◆ **ABOUT THIS EXERCISE**
Output each entry verbatim. Leave the images out.

◆ **INPUT**
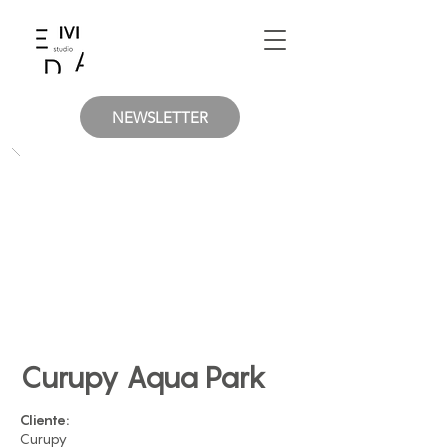
NEWSLETTER
Curupy Aqua Park
Cliente:
Curupy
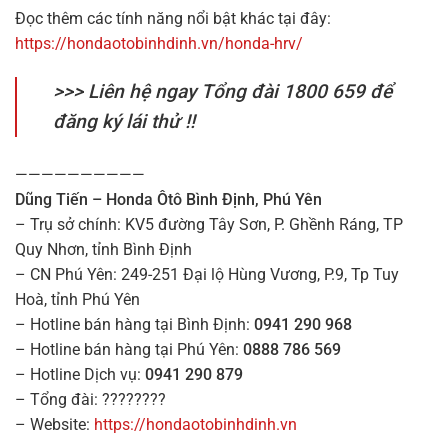
Hoà, tỉnh Phú Yên
– Hotline bán hàng tại Bình Định:
0941 290 968
– Hotline bán hàng tại Phú Yên:
0888 786 569
– Hotline Dịch vụ:
0941 290 879
– Tổng đài: ????????
– Website:
https://hondaotobinhdinh.vn
Những Điểm Nổi Bật Trên
Chương Trình Gia Hạn Bảo
Mẫu Xe Ăn Khách Honda
Hành
Civic 2021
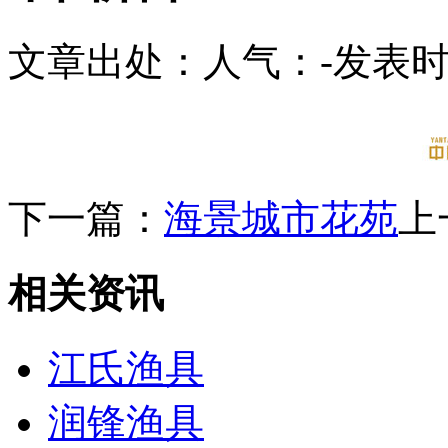
文章出处：
人气：
-
发表时间
下一篇：
海景城市花苑
上
相关资讯
江氏渔具
润锋渔具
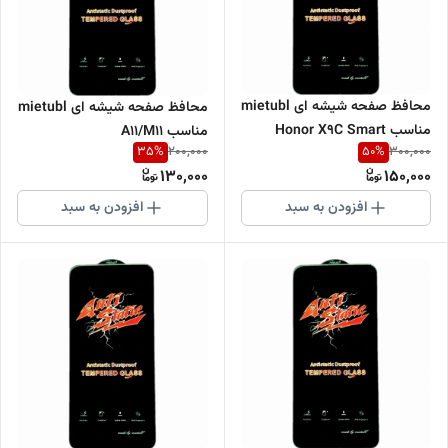
محافظ صفحه شیشه ای mietubl
محافظ صفحه شیشه ای mietubl
مناسب Honor X9C Smart
مناسب A11/M11
35
%
50
%
200,000
300,000
130,000
150,000
افزودن به سبد
افزودن به سبد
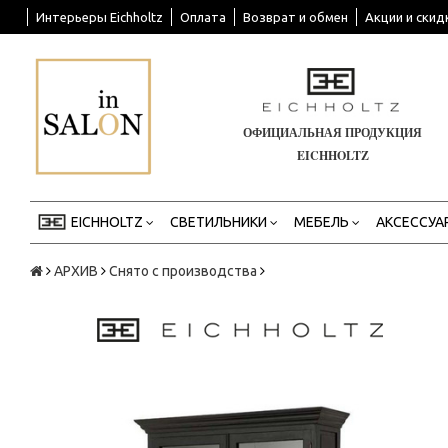
Интерьеры Eichholtz
Оплата
Возврат и обмен
Акции и скид
ОФИЦИАЛЬНАЯ ПРОДУКЦИЯ
EICHHOLTZ
EICHHOLTZ
СВЕТИЛЬНИКИ
МЕБЕЛЬ
АКСЕССУА
АРХИВ
Снято с производства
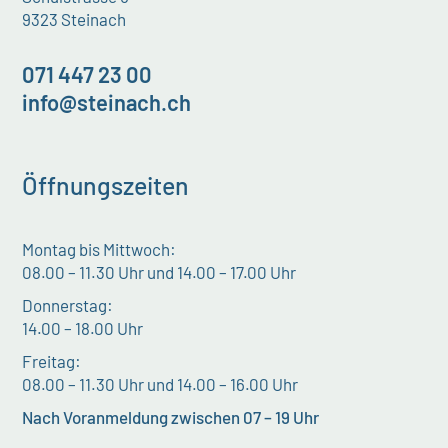
9323 Steinach
071 447 23 00
info@steinach.ch
Öffnungszeiten
Montag bis Mittwoch:
08.00 – 11.30 Uhr und 14.00 – 17.00 Uhr
Donnerstag:
14.00 – 18.00 Uhr
Freitag:
08.00 – 11.30 Uhr und 14.00 – 16.00 Uhr
Nach Voranmeldung zwischen 07 – 19 Uhr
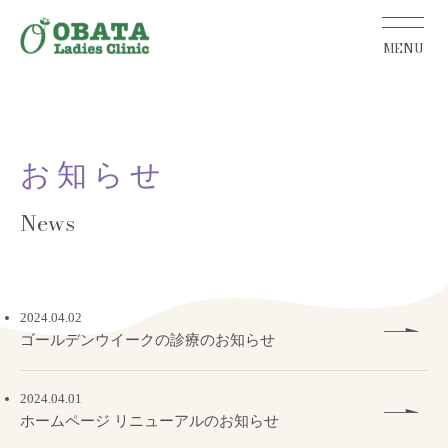
お知らせ
2024.04.02
ゴールデンウイークの診療のお知らせ
2024.04.01
ホームページ リニューアルのお知らせ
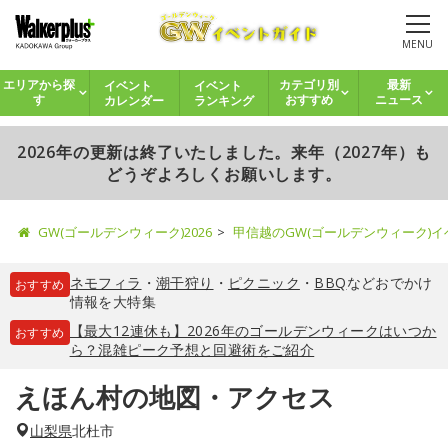
MENU
イベント
イベント
エリアから探
カテゴリ別
最新
カレンダー
ランキング
す
おすすめ
ニュース
2026年の更新は終了いたしました。来年（2027年）も
どうぞよろしくお願いします。
GW(ゴールデンウィーク)2026
甲信越のGW(ゴールデンウィーク)
ネモフィラ
・
潮干狩り
・
ピクニック
・
BBQ
などおでかけ
おすすめ
情報を大特集
【最大12連休も】2026年のゴールデンウィークはいつか
おすすめ
ら？混雑ピーク予想と回避術をご紹介
えほん村の地図・アクセス
山梨県
北杜市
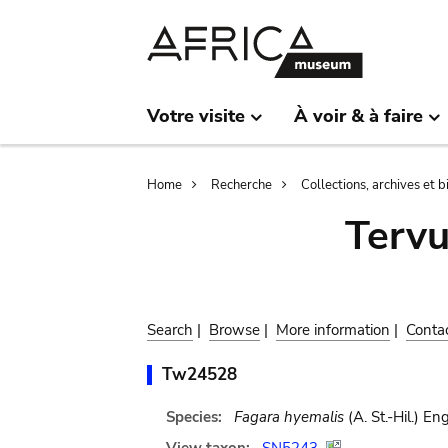
Skip
Skip
to
to
main
search
content
Votre visite
À voir & à faire
Breadcrumb
Home
Recherche
Collections, archives et 
Terv
Search
|
Browse
|
More information
|
Conta
Tw24528
Species:
Fagara hyemalis
(A. St.-Hil.) Eng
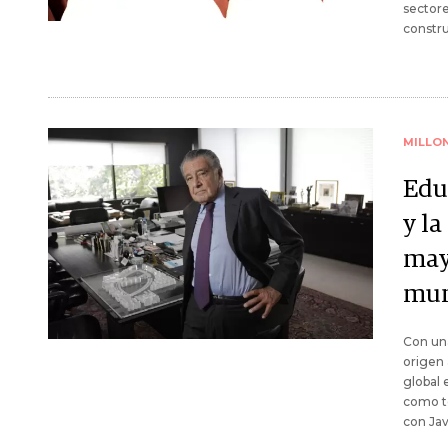
sectore
constru
MILLO
Edu
y la
may
mu
Con una
origen 
global 
como te
con Jav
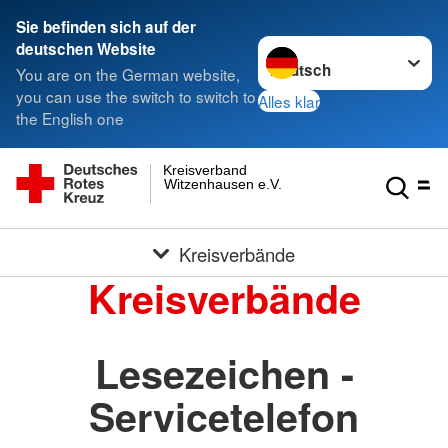
Sie befinden sich auf der
Sprache wechseln zu
deutschen Website
You are on the German website,
you can use the switch to switch to
Alles klar
the English one
Kreisverband
Witzenhausen e.V.
Kreisverbände
Kreisverbände
Lesezeichen -
Servicetelefon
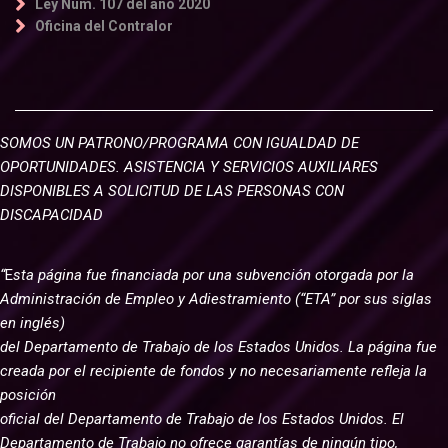
Ley Núm. 107 del año 2020
Oficina del Contralor
SOMOS UN PATRONO/PROGRAMA CON IGUALDAD DE
OPORTUNIDADES. ASISTENCIA Y SERVICIOS AUXILIARES
DISPONIBLES A SOLICITUD DE LAS PERSONAS CON
DISCAPACIDAD
“
E
sta página fue financiada por una subvención otorgada por la
Administración de Empleo y Adiestramiento (“ETA” por sus siglas
en inglés)
del Departamento de Trabajo de los Estados Unidos. La página fue
creada por el recipiente de fondos y no necesariamente refleja la
posición
oficial del Departamento de Trabajo de los Estados Unidos. El
Departamento de Trabajo no ofrece garantías de ningún tipo,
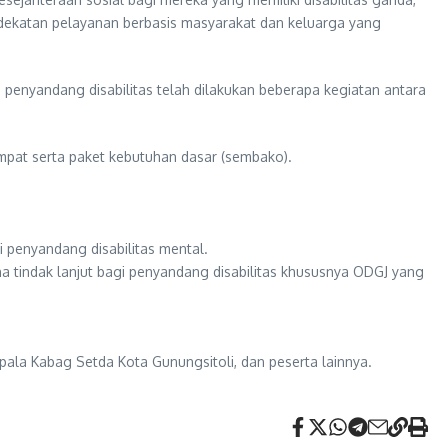
dekatan pelayanan berbasis masyarakat dan keluarga yang
 penyandang disabilitas telah dilakukan beberapa kegiatan antara
 empat serta paket kebutuhan dasar (sembako).
 penyandang disabilitas mental.
 tindak lanjut bagi penyandang disabilitas khususnya ODGJ yang
epala Kabag Setda Kota Gunungsitoli, dan peserta lainnya.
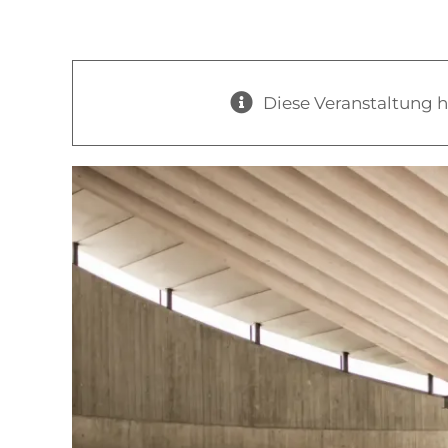
Menü
Diese Veranstaltung h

◆ **TASK RESPONSE**
NEWSLETTER
Curupy Aqua Park
Cliente:
Curupy
Hoà, tỉnh Phú Yên
– Hotline bán hàng tại Bình Định:
0941 290 968
– Hotline bán hàng tại Phú Yên:
0888 786 569
– Hotline Dịch vụ:
0941 290 879
– Tổng đài: ????????
– Website:
https://hondaotobinhdinh.vn
Những Điểm Nổi Bật Trên
Chương Trình Gia Hạn Bảo
Mẫu Xe Ăn Khách Honda
Hành
Civic 2021
文章出处：
人气：
-
发表时间
下一篇：
海景城市花苑
上
相关资讯
江氏渔具
润锋渔具
محافظ صفحه شیشه ای mietubl
محافظ صفحه شیشه ای mietubl
مناسب Honor X9C Smart
مناسب A11/M11
35
%
50
%
200,000
300,000
130,000
150,000
افزودن به سبد
افزودن به سبد
Интерьеры Eichholtz
Оплата
Возврат и обмен
Акции и скид
ОФИЦИАЛЬНАЯ ПРОДУКЦИЯ
EICHHOLTZ
EICHHOLTZ
СВЕТИЛЬНИКИ
МЕБЕЛЬ
АКСЕССУА
АРХИВ
Снято с производства
9323 Steinach
071 447 23 00
info@steinach.ch
Öffnungszeiten
Montag bis Mittwoch:
08.00 – 11.30 Uhr und 14.00 – 17.00 Uhr
Donnerstag:
14.00 – 18.00 Uhr
Freitag:
08.00 – 11.30 Uhr und 14.00 – 16.00 Uhr
Nach Voranmeldung zwischen 07 – 19 Uhr
お知らせ
2024.04.02
ゴールデンウイークの診療のお知らせ
2024.04.01
ホームページ リニューアルのお知らせ
MENU
イベント
イベント
エリアから探
カテゴリ別
最新
カレンダー
ランキング
す
おすすめ
ニュース
2026年の更新は終了いたしました。来年（2027年）も
どうぞよろしくお願いします。
GW(ゴールデンウィーク)2026
甲信越のGW(ゴールデンウィーク)
ネモフィラ
・
潮干狩り
・
ピクニック
・
BBQ
などおでかけ
おすすめ
情報を大特集
【最大12連休も】2026年のゴールデンウィークはいつか
おすすめ
ら？混雑ピーク予想と回避術をご紹介
えほん村の地図・アクセス
山梨県
北杜市
Skip
Skip
to
to
main
search
content
Votre visite
À voir & à faire
Breadcrumb
Home
Recherche
Collections, archives et 
Terv
Search
|
Browse
|
More information
|
Conta
Tw24528
Species:
Fagara hyemalis
(A. St.-Hil.) Eng
sectore
constru
MILLO
Edu
y la
may
mu
Con una
origen 
global 
como te
con Jav
Sie befinden sich auf der
Sprache wechseln zu
deutschen Website
You are on the German website,
you can use the switch to switch to
Alles klar
the English one
Kreisverband
Witzenhausen e.V.
Kreisverbände
Kreisverbände
Lesezeichen -
Servicetelefon
Ley Núm. 107 del año 2020
Oficina del Contralor
SOMOS UN PATRONO/PROGRAMA CON IGUALDAD DE
OPORTUNIDADES. ASISTENCIA Y SERVICIOS AUXILIARES
DISPONIBLES A SOLICITUD DE LAS PERSONAS CON
DISCAPACIDAD
“
E
sta página fue financiada por una subvención otorgada por la
Administración de Empleo y Adiestramiento (“ETA” por sus siglas
en inglés)
del Departamento de Trabajo de los Estados Unidos. La página fue
creada por el recipiente de fondos y no necesariamente refleja la
posición
oficial del Departamento de Trabajo de los Estados Unidos. El
Departamento de Trabajo no ofrece garantías de ningún tipo,
dekatan pelayanan berbasis masyarakat dan keluarga yang
 penyandang disabilitas telah dilakukan beberapa kegiatan antara
 empat serta paket kebutuhan dasar (sembako).
 penyandang disabilitas mental.
 tindak lanjut bagi penyandang disabilitas khususnya ODGJ yang
epala Kabag Setda Kota Gunungsitoli, dan peserta lainnya.
Menü
Diese Veranstaltung h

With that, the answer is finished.